>>>

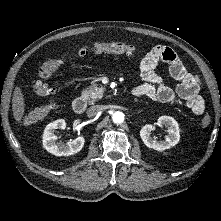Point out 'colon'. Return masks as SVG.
<instances>
[{
	"label": "colon",
	"mask_w": 221,
	"mask_h": 221,
	"mask_svg": "<svg viewBox=\"0 0 221 221\" xmlns=\"http://www.w3.org/2000/svg\"><path fill=\"white\" fill-rule=\"evenodd\" d=\"M136 48L129 43L122 41L111 42H97L92 45L81 47L77 53L85 55L89 52L97 53H115V54H133ZM63 59L60 57H53L48 59L38 70L36 78L33 80L32 89L40 96L49 97V101L37 108L36 110L28 113L24 119V125L34 124L43 119L52 109L55 108L54 96L56 90L46 85L43 81L49 78L62 64ZM212 123V117L205 114L201 119V126L208 129Z\"/></svg>",
	"instance_id": "1"
}]
</instances>
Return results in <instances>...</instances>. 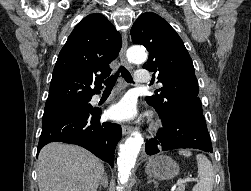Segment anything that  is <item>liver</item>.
<instances>
[{
    "label": "liver",
    "mask_w": 251,
    "mask_h": 191,
    "mask_svg": "<svg viewBox=\"0 0 251 191\" xmlns=\"http://www.w3.org/2000/svg\"><path fill=\"white\" fill-rule=\"evenodd\" d=\"M37 161L39 191H96L104 173L91 151L62 141L44 145Z\"/></svg>",
    "instance_id": "obj_1"
}]
</instances>
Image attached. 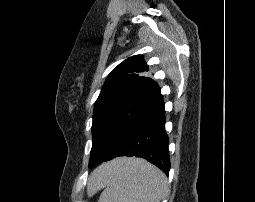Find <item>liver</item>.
Instances as JSON below:
<instances>
[{
    "label": "liver",
    "instance_id": "obj_1",
    "mask_svg": "<svg viewBox=\"0 0 255 202\" xmlns=\"http://www.w3.org/2000/svg\"><path fill=\"white\" fill-rule=\"evenodd\" d=\"M105 166H106V164L103 165V166H101L98 170H96V171L92 174V176H91V182L95 179V176H96L97 172H98L100 169L104 168Z\"/></svg>",
    "mask_w": 255,
    "mask_h": 202
}]
</instances>
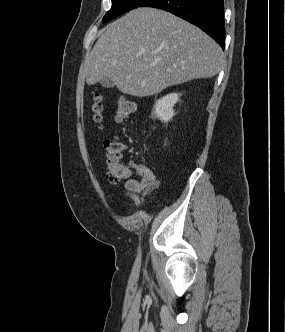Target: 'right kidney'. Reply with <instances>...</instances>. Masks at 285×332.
I'll list each match as a JSON object with an SVG mask.
<instances>
[{"mask_svg":"<svg viewBox=\"0 0 285 332\" xmlns=\"http://www.w3.org/2000/svg\"><path fill=\"white\" fill-rule=\"evenodd\" d=\"M179 100L178 93H171L156 101L154 114L164 122H168L174 116L173 107Z\"/></svg>","mask_w":285,"mask_h":332,"instance_id":"1","label":"right kidney"}]
</instances>
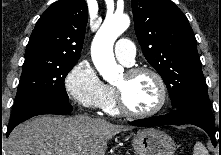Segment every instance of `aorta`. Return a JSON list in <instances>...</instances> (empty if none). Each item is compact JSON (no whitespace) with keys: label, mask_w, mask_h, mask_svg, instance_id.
<instances>
[{"label":"aorta","mask_w":221,"mask_h":155,"mask_svg":"<svg viewBox=\"0 0 221 155\" xmlns=\"http://www.w3.org/2000/svg\"><path fill=\"white\" fill-rule=\"evenodd\" d=\"M129 25L130 19L127 15L107 17L93 39V63L103 79L108 82L116 80L121 71L114 58L113 45Z\"/></svg>","instance_id":"aorta-1"}]
</instances>
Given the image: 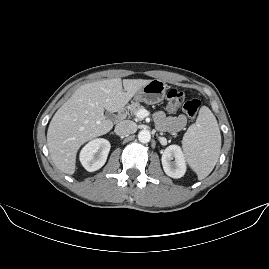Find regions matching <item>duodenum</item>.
I'll return each mask as SVG.
<instances>
[{"label": "duodenum", "mask_w": 269, "mask_h": 269, "mask_svg": "<svg viewBox=\"0 0 269 269\" xmlns=\"http://www.w3.org/2000/svg\"><path fill=\"white\" fill-rule=\"evenodd\" d=\"M125 114H126V111L124 108L120 109L118 112H117V120L120 121L122 120L124 117H125Z\"/></svg>", "instance_id": "obj_1"}]
</instances>
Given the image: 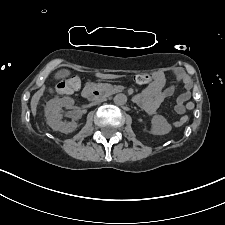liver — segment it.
I'll return each mask as SVG.
<instances>
[{
    "label": "liver",
    "mask_w": 225,
    "mask_h": 225,
    "mask_svg": "<svg viewBox=\"0 0 225 225\" xmlns=\"http://www.w3.org/2000/svg\"><path fill=\"white\" fill-rule=\"evenodd\" d=\"M97 77L102 78V79H114L117 78V76L112 75V74H101V73H97L96 74ZM46 87L45 85H43L33 96L30 102V106H31V112L32 115L35 117L36 113H37V105L39 103L40 98L43 96L44 91H45Z\"/></svg>",
    "instance_id": "1"
}]
</instances>
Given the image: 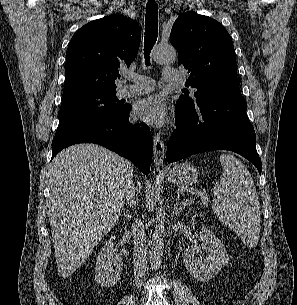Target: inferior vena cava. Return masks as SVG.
I'll use <instances>...</instances> for the list:
<instances>
[{
  "mask_svg": "<svg viewBox=\"0 0 297 305\" xmlns=\"http://www.w3.org/2000/svg\"><path fill=\"white\" fill-rule=\"evenodd\" d=\"M126 199L130 205L136 206L137 200H135V187L133 184L128 188ZM132 232L134 237V276L135 281L137 282V287L139 288L140 279L144 276L147 266L146 234L141 219H135V223L132 225Z\"/></svg>",
  "mask_w": 297,
  "mask_h": 305,
  "instance_id": "obj_1",
  "label": "inferior vena cava"
}]
</instances>
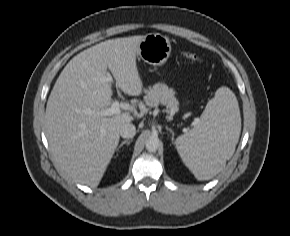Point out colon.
I'll use <instances>...</instances> for the list:
<instances>
[{
  "label": "colon",
  "instance_id": "colon-1",
  "mask_svg": "<svg viewBox=\"0 0 290 236\" xmlns=\"http://www.w3.org/2000/svg\"><path fill=\"white\" fill-rule=\"evenodd\" d=\"M185 56L191 61H200V59L197 57V55H195L193 53H186Z\"/></svg>",
  "mask_w": 290,
  "mask_h": 236
}]
</instances>
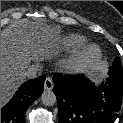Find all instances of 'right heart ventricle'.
I'll return each instance as SVG.
<instances>
[{
  "instance_id": "1",
  "label": "right heart ventricle",
  "mask_w": 123,
  "mask_h": 123,
  "mask_svg": "<svg viewBox=\"0 0 123 123\" xmlns=\"http://www.w3.org/2000/svg\"><path fill=\"white\" fill-rule=\"evenodd\" d=\"M85 39L79 35H69L62 39L60 48L64 52H72L83 46Z\"/></svg>"
}]
</instances>
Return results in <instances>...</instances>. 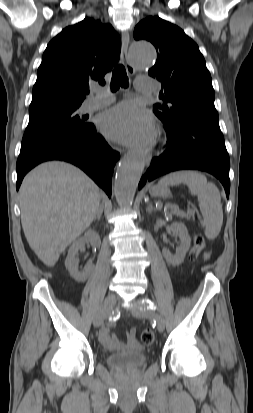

<<<

WHAT YOU NEED TO DO – Everything from the line with "Find all instances" through the last line above should be reproduced exactly, both ends included; pictures must be omitted.

SOLUTION TO THIS TASK –
Find all instances of 'right heart ventricle'.
I'll return each instance as SVG.
<instances>
[{
  "instance_id": "1",
  "label": "right heart ventricle",
  "mask_w": 123,
  "mask_h": 123,
  "mask_svg": "<svg viewBox=\"0 0 123 123\" xmlns=\"http://www.w3.org/2000/svg\"><path fill=\"white\" fill-rule=\"evenodd\" d=\"M85 39L79 35H69L62 39L60 48L64 52H72L83 46Z\"/></svg>"
}]
</instances>
Return results in <instances>...</instances>. 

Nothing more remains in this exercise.